Thomas Reginald Rhodan da Zoltral. Eins der bekanntesten Gesichter des ganzen Planeten. Der Sohn des berühmten Perry Rhodan höchstpersönlich. Für einen Moment war sie zu glauben bereit, dass sie träumte, wünschte es sich sogar beinahe. Doch dann stieß sie beim Aufrappeln gegen die leere Weinflasche und fegte sie vom Tisch. Das Getöse, das beim Aufprall auf den Laminatboden entstand, kam ihr lauter vor als die Domglocken an Heiligabend.

Wunderbar, dachte sie resigniert. Da hinterlasse ich ja gleich den richtigen Eindruck. Eine alternde Historikerin, die nach Genuss von zu viel Rotwein auf der Couch einschläft.

»Tut mir leid, dass ich so spät noch störe«, sagte Thomas. »Ich habe es heute schon ein paarmal versucht. Und nun habe ich den Zeitunterschied vergessen. Das passiert mir leider öfter.«

»Das ... Das ist völlig okay.« Diesmal glückte ihr das Lächeln deutlich besser. »Ich gehe normalerweise nie vor Mitternacht ins Bett. Der heutige Tag war allerdings ziemlich anstrengend. Ich habe dich einfach ... ignoriert.«

»Damit kann ich leben ... auch wenn ich so etwas nicht gewohnt bin.« Thomas grinste frech.

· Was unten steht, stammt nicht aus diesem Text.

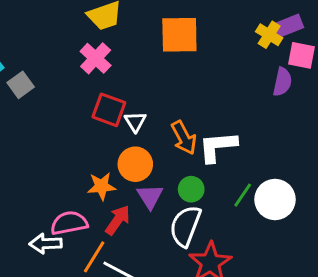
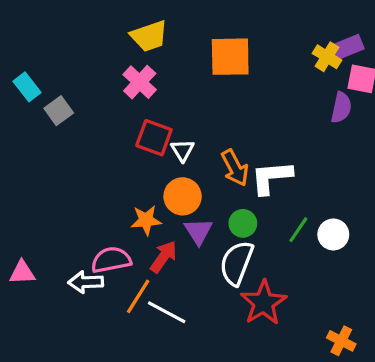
white circle: (275, 199) -> (333, 234), size x0.7

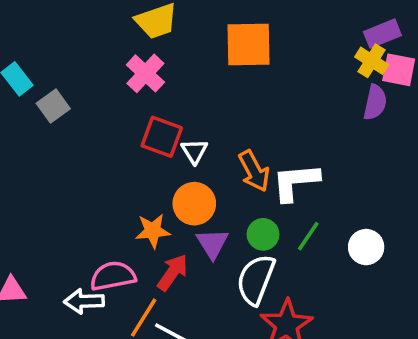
yellow cross: (327, 57) -> (372, 61), moved
green line: (298, 230) -> (308, 236), moved

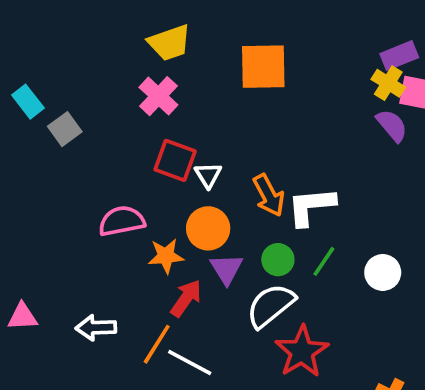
purple semicircle: (375, 102) -> (392, 125), turned -52
pink semicircle: (113, 276) -> (122, 221), moved
white semicircle: (256, 280) -> (271, 306), turned 30

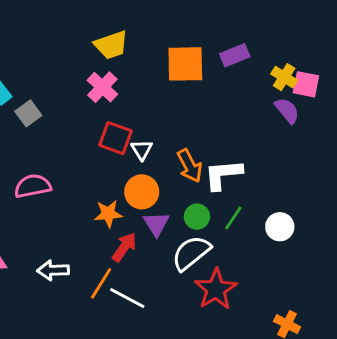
purple rectangle: (399, 56) -> (235, 55), moved
pink semicircle: (122, 221) -> (33, 186), moved

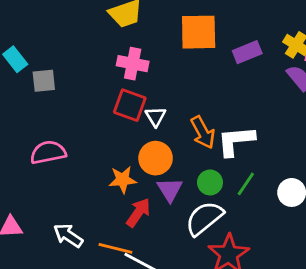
purple rectangle: (235, 55) -> (247, 52), moved
pink cross: (102, 87) -> (133, 64), moved, turned -32
gray square: (28, 113) -> (44, 81), turned 30
white arrow: (53, 270) -> (68, 235), turned 36
orange line: (101, 283) -> (115, 248), turned 72

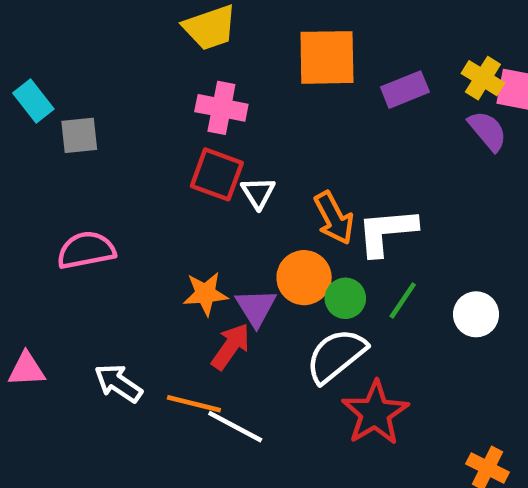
orange circle: (156, 158) -> (304, 278), moved
purple triangle: (170, 190) -> (256, 307), moved

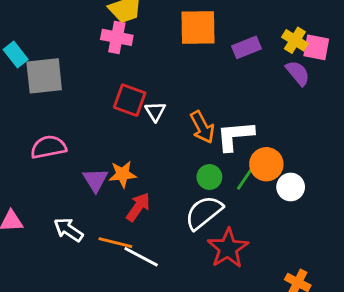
pink cross: (221, 108) -> (117, 37), moved
gray square: (79, 135) -> (44, 76), size x1.6
orange circle: (304, 278) -> (266, 164), moved
purple triangle: (256, 307) -> (95, 180), moved

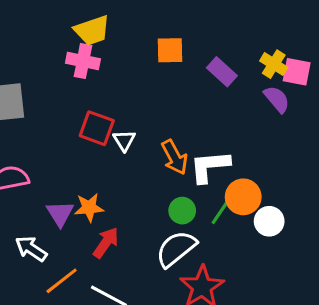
orange square: (198, 27) -> (170, 50), size x0.7
purple rectangle: (246, 47) -> (222, 72), turned 64
white arrow: (68, 230) -> (31, 249), moved
orange line: (115, 243) -> (62, 281), moved, turned -52

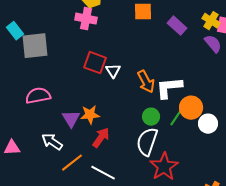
white semicircle: (176, 249) -> (147, 142), turned -32

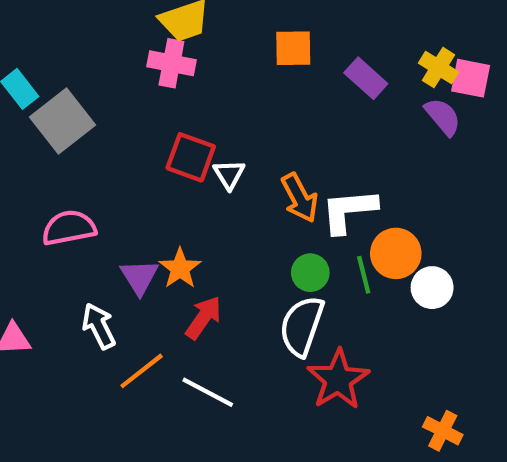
gray square: (35, 46) -> (62, 121), turned -32
orange star: (90, 115) -> (180, 268), turned -30
green line: (176, 118) -> (364, 275), turned -48
white arrow: (52, 142) -> (99, 326), turned 30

Hannah hatte sich inzwischen von der Überraschung erholt und wieder gefangen. Fast automatisch kehrte sie in Gedanken in den Sommer des Jahres 2064 zurück. Zu dieser Zeit hatte sie noch in Düsseldorf studiert. Als sie der junge, unverschämt gut aussehende Mann, dessen Grinsen sich auch ein Vierteljahrhundert später nicht verändert hatte, angesprochen und nach dem Weg zum Rektoratsbüro gefragt hatte, hatte ihr Herz mehrere Schläge übersprungen und sie war puterrot geworden. Sie hatte ihn nur völlig überwältigt angestarrt und kein Wort herausgebracht.

Doch Thomas Rhodan, schon damals eine prominente Persönlichkeit, die regelmäßig in den Medien auftauchte, hatte die für sie so unendlich peinliche Situation überspielt, indem er sie kurz entschlossen unterhakte und mit sich zog. »Du kannst mir den Weg natürlich auch zeigen«, hatte er dabei gesagt, und auf einmal war ihre Beklemmung wie weggeblasen gewesen.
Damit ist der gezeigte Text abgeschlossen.